Martine Aubry, dans un premier temps, s’est bornée à gagner du temps. Elle a transmis au Conseil d’Etat un projet de décret visant à proroger l’actuelle convention, qui expire le 30 juin, ce décret devenant caduc dès qu’un nouveau texte sera agréé. Les syndicats non signataires, CGT, FO et CGC ont formulé des contre-propositions visant à rendre le régime facultatif, à prévoir une période-test de trois ans et à disposer que les sanctions, s’il devait y en avoir, soient « décidées par la puissance publique ».

Nous considérons que rentrer dans cette logique est dangereux. On ne peut en effet négocier sur un terrain miné par l’adversaire. Un exemple : le texte du MEDEF explique que les propositions d’emploi qui seront faites au chômeur dans le cadre du PARE « correspondront à ses compétences professionnelles ». Mais à terme, l’intéressé devra répondre « à toute action de formation, de reconversion, de qualification ». Or rien n’existe pour assurer sérieusement ces services. Aucun gouvernement n’a eu le courage d’entamer la réforme de notre système de formation permanente. Il est reconnu par tous que les moyens de l’ANPE sont insuffisants.

Enfin, en ce qui concerne les sanctions, comment vérifier que l’offre a bien été refusée par le demandeur d’emploi ? Par facilité ou pour des raisons de discrimination raciale, les employeurs répondent souvent à l’ANPE que personne ne s’est présenté au poste, alors que le chômeur y est allé. Qui peut vérifier cela avec les moyens actuels ? Personne. D’autant plus que le rôle des agents de l’ANPE n’est pas de se transformer en gendarmes de l’ordre social.

Quatre bonnes raisons pour l’Etat

L’Etat, en tous cas, a quatre bonnes raisons de rejeter le dispositif du MEDEF et de prendre en main les choses, c’est-à-dire l’UNEDIC. M. Jospin avait bien déclaré, suivant Le Canard enchaîné, « n’être pas venu au gouvernement pour modifier les relations sociales dans la logique du MEDEF ».

Première raison : les syndicats qui ont signé ne rassemblent que moins du tiers des syndiqués ou des voix aux élections des comités d’entreprise. Or Mme Notat elle-même a proposé que « la validité d’un accord repose sur la signature d’un ou plusieurs syndicats représentant au moins 50% des salariés ».

Deuxième raison : les pouvoirs publics, l’accord MEDEF-CFDT-CFTC formant « un tout indissociable », n’ont en principe pas d’autre choix que de prendre l’accord en bloc ou de le rejeter. Or cette « indivisibilité » est également inacceptable, comme l’ont bien montré, dans Le Monde du 29 juin, MM. François Gaudu et Pierre Rodière. L’article 4, en particulier, sur les contrats de 18 mois à 5 ans, est nul et « il y a donc de bonnes raisons de douter de la validité de la clause qui rend indivisibles ses stipulations et celles des clauses licites de l’accord ».

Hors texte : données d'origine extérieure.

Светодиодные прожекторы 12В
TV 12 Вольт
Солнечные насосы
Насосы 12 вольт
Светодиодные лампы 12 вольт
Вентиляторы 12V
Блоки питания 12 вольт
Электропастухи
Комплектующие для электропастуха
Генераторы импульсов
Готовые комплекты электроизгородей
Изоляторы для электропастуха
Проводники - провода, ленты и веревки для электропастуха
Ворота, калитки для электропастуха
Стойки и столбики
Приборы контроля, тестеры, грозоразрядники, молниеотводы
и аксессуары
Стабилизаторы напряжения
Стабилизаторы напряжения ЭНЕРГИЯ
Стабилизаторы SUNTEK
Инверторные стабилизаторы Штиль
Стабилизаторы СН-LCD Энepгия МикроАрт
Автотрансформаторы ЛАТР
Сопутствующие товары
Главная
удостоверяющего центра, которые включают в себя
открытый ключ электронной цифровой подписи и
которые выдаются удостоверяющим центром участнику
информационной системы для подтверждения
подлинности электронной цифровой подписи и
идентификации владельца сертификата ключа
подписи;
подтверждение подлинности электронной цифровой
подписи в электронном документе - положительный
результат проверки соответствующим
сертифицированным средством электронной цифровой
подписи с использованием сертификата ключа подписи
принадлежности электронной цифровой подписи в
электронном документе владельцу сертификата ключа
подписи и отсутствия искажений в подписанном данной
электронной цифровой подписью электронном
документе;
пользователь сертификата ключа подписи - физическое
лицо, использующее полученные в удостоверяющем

Troisième raison, soulignée par Laurent Fabius ; l’accord vide les caisses de l’UNEDIC pour allouer en trois ans 48 miliards supplémentaires aux chômeurs complaisants, 35 milliards d’allègements de cotisations aux salariés et 36 milliards aux entreprises ; ce faisant, il ferme la porte à une prise en charge par l’UNEDIC des quelque 20 milliards de retraites aux chômeurs actuellement financées par l’Etat, qu’il spolie.

Quatrième raison, qui est essentielle : l’Etat ne peut en aucun cas se permettre de couvrir un recul du droit social. Ce serait contraire à l’esprit et à la lettre du préambule de notre Constitution de 1946, repris dans celle de 1958.

D’autant plus que si « la croissance s’essouffle », les créations d’emploi ne seront plus au rendez-vous, et tout le système du MEDEF deviendra absurde. Le MEDEF a d’ailleurs cyniquement prévu de retirer ses billes si « l’équilibre financier [du dispositif] (...) n’est pas respecté durant toute la durée [de son] application ».

Au lieu de se soucier des élucubrations de M. Kessler, la priorité est de prévoir ce qu’on fera - politiquement et socialement - pour défendre les emplois de l’économie réelle contre l’effondrement du système financier et monétaire international.